The Tomburg is a castle ruin near Wormersdorf, a village in the municipality of Rheinbach near the German city of Bonn. It is located in a small nature reserve that contains a number of rare plant species, on the high Tomberg hill. The Tomberg is a relic of the Tertiary. Liquid lava rose up in a volcano; erosion has since removed the outer layers and left a basalt dome.

== History ==
The earliest traces of settlement on the Tomberg date to the 4th century and point to its use by the Romans. The hill castle was constructed around the year 900 and was expanded in later centuries.

Around 1000, Count Palatine Ezzo of Lotharingia and his wife Matilda, a sister of Emperor Otto III, resided at the Tomburg. Their daughter Richeza became Queen of Poland. Her brother Otto inherited the Palatinate. He became Duke of Swabia in 1045 and died at the Tomburg in 1047. Ownership changed to the Duke of Cleves in 1090 and to the Lords of Müllenark in 1230. From that point onwards, they called themselves von Tomburg.

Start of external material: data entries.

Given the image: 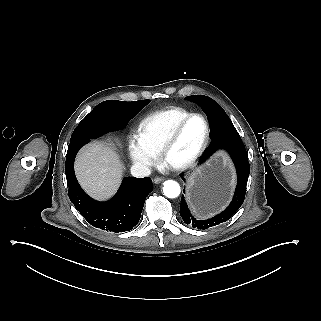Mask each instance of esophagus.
Masks as SVG:
<instances>
[{"label": "esophagus", "mask_w": 321, "mask_h": 321, "mask_svg": "<svg viewBox=\"0 0 321 321\" xmlns=\"http://www.w3.org/2000/svg\"><path fill=\"white\" fill-rule=\"evenodd\" d=\"M164 181V178L158 177L154 179V183L159 184L160 182Z\"/></svg>", "instance_id": "34e87169"}]
</instances>
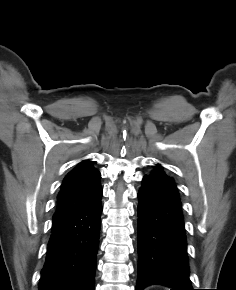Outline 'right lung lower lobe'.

After a turbulent history, the castle lost its military importance beginning from the 14th century, due to the introduction of black powder in the artillery. It was still used as a fall-back position by the von Tomburgs who by that time acted as mere robber barons, like many former noble families during the decline of the Middle Ages. After an inheritance division in 1420, the castle had several owners. It was conquered by Duke Gerhard VII of Jülich after a fight with Frederick of Tomburg and Landskron. It was almost totally destroyed by shellfire on 7 September 1473 and never rebuilt.

== Current situation ==
Until modern times, the castle ruins and Tomberg hill were used as a basalt quarry. Nevertheless, about 70% of the hill and some elements of the castle's bergfried have been preserved. The 46-metre-deep castle well still exists; it was excavated in 1883 by a local society. Many archeological finds were made, such as stone cannonballs.

A stylized Tomberg is depicted on the packaging of the sugar beet syrup produced by a factory in nearby Meckenheim. A Bundeswehr barracks in Rheinbach was named after the Tomburg, as was a local secondary school.